Posted: Apr 09, 2012 5:32 pm
by UndercoverElephant
OK...I'm going to stick my neck out.

I don't think we should permit gay marriage in the UK. This is not because I'm a religious fundamentalist or have anything against homosexuals, but because I actually think the view of marriage as an age-old concept of the union of a man and a woman for the purpose of raising a family is the correct one. We already have civil partnerships, so this is not about "discrimination" in any material sense. In terms of the legal system, we already have the equivalent of gay marriage, and that is just the way it should be. So why do some gays want more than this? Why do they want to actually be able to say they are married? What extra do they gain by doing so? It would seem to me that the only thing they would gain is recognition that a civil partnership between two people of the same gender is equal in all ways to a traditional heterosexual marriage - not just in terms of legal and financial rights, but culturally identical to marriage. And the problem with that is that it's simply not true. Gay partnerships aren't the same as heterosexual partnerships, for the simple reason that no biological children can be produced by the two people in the partnership. To put it metaphorically, it's like saying that Yin and Yin is no different to Yin and Yang, or that 1 + 1 is no different to 1 + -1. I'm sorry, but this is asking too much.

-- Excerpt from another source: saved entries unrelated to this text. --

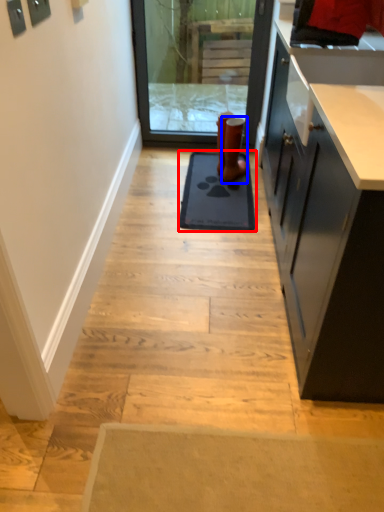 Question: Which object appears closest to the camera in this image, mat (highlighted by a red box) or footwear (highlighted by a blue box)?

Choices:
 (A) mat
 (B) footwear

Answer: (A) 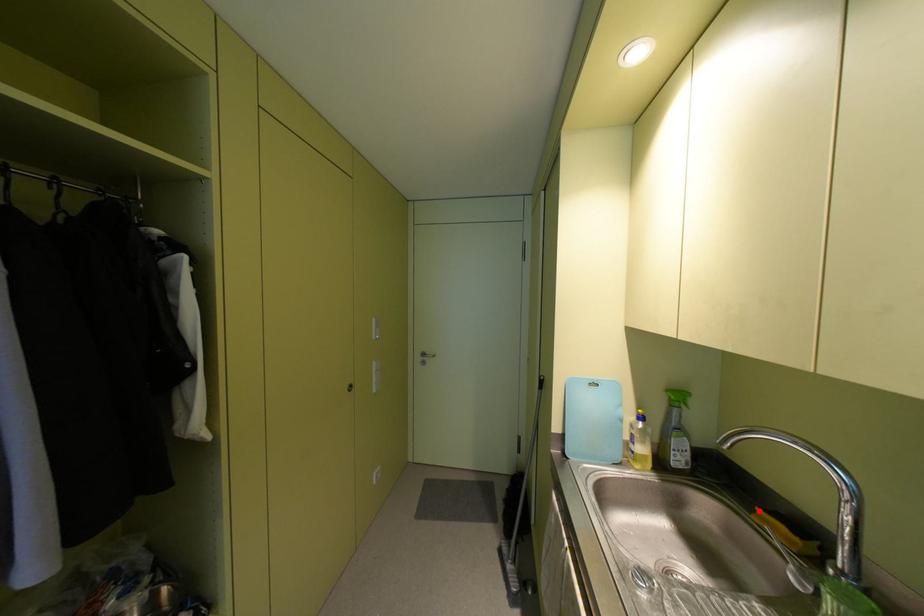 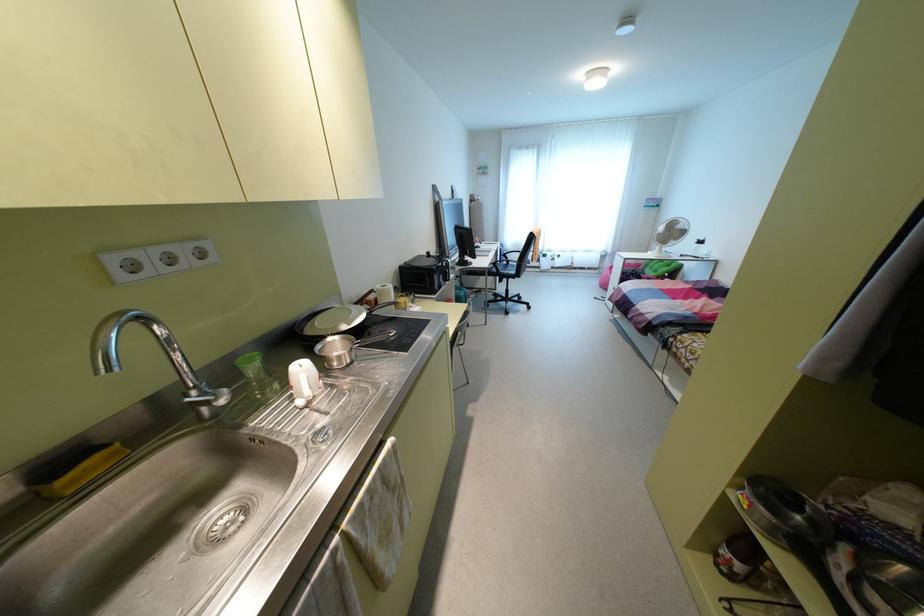 Find the pixel in the second image that matches the highlighted location in the first image.

(59, 482) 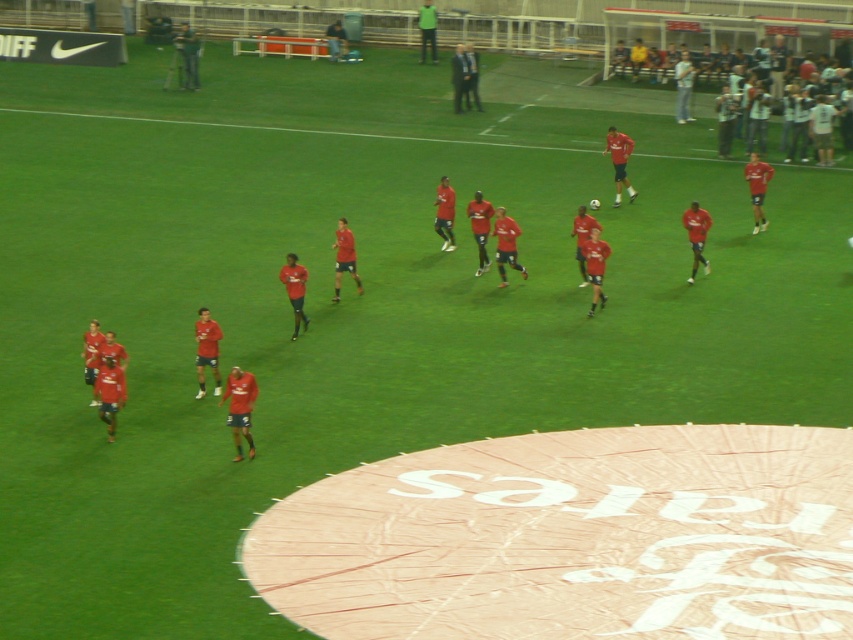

It is asking the rest of society to take part in a politically-correct charade in order to make gay people feel like they are no different to heterosexuals. I have a newsflash for them: you're different. That doesn't mean you're bad, or wrong, or should be discriminated against. It just means you're different. What is so bad about that?

I might add that I live in the Hanover district of Brighton, about half a mile from the most concentrated gay community in the UK, and have not the slightest problem with this. Where I come from, the sight of gay couples being obviously gay in public doesn't even raise eyebrows. It's as much a part of the scenery as the seagulls are.